Exercise directions:
From the records, return each line that has the word "Sixth" in it.

[Data excerpts]
========

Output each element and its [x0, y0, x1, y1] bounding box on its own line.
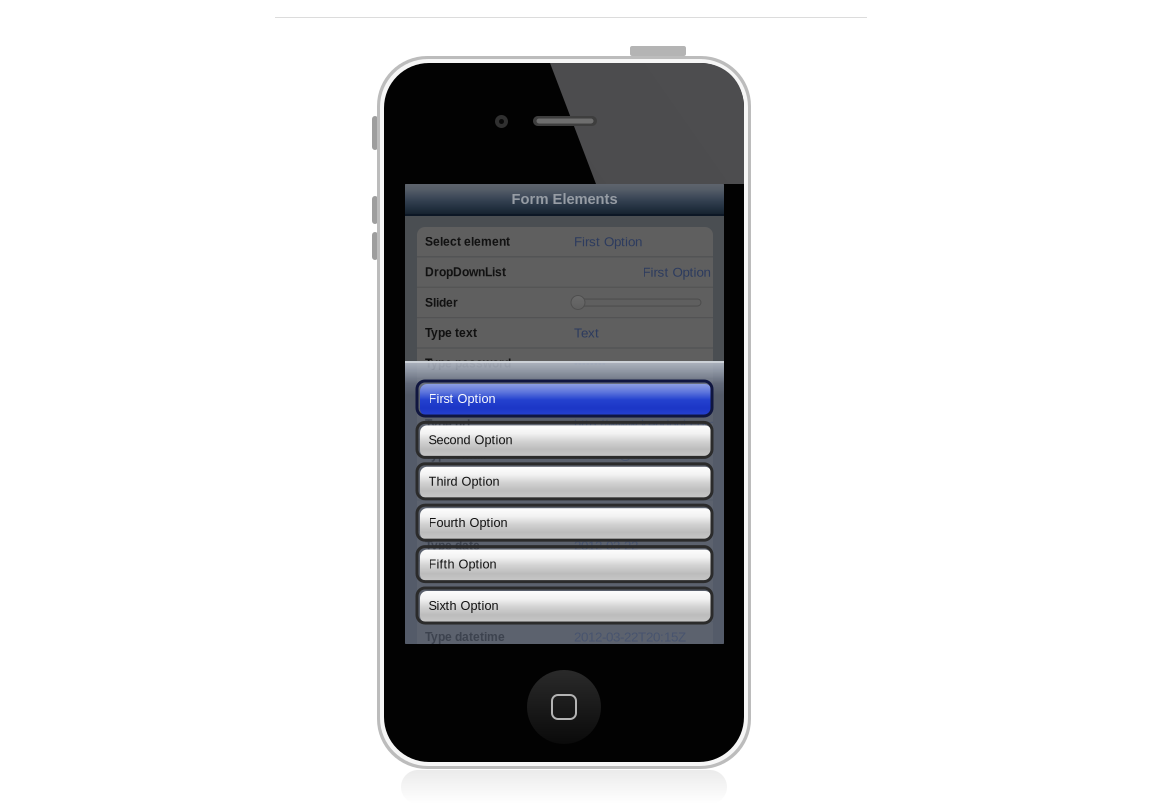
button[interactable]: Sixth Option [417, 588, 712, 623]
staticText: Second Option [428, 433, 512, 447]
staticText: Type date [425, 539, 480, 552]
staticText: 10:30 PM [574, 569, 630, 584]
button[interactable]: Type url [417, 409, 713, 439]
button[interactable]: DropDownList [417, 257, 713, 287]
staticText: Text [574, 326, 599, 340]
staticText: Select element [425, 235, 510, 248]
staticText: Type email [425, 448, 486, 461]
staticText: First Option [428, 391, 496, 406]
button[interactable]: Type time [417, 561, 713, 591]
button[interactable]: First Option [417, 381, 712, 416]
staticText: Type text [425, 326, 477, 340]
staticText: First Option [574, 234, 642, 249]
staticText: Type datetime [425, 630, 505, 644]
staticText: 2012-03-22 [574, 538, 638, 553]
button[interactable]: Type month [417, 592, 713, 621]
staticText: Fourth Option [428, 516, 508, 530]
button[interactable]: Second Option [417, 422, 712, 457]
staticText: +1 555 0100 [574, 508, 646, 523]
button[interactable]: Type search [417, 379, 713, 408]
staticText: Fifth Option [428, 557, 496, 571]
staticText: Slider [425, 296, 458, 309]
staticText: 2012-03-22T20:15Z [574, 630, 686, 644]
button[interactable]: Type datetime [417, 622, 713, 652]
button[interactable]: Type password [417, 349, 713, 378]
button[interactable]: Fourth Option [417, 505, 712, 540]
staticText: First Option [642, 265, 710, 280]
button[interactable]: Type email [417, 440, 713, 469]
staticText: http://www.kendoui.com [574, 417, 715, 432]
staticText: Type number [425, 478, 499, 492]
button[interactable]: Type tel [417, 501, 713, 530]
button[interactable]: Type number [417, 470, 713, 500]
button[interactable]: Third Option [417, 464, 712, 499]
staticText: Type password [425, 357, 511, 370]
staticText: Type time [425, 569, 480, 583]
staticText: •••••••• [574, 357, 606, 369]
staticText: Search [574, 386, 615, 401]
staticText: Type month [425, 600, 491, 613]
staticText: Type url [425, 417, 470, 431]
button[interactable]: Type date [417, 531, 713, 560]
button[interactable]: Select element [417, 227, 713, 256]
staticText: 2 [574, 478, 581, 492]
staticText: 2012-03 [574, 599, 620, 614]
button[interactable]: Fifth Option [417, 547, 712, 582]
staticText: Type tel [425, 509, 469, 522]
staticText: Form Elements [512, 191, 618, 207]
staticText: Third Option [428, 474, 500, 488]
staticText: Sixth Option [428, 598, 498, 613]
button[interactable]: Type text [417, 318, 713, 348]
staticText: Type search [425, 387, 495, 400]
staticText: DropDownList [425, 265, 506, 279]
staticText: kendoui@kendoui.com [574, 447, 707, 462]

========

Finished exercise:
button[interactable]: Sixth Option [417, 588, 712, 623]
staticText: Sixth Option [428, 598, 498, 613]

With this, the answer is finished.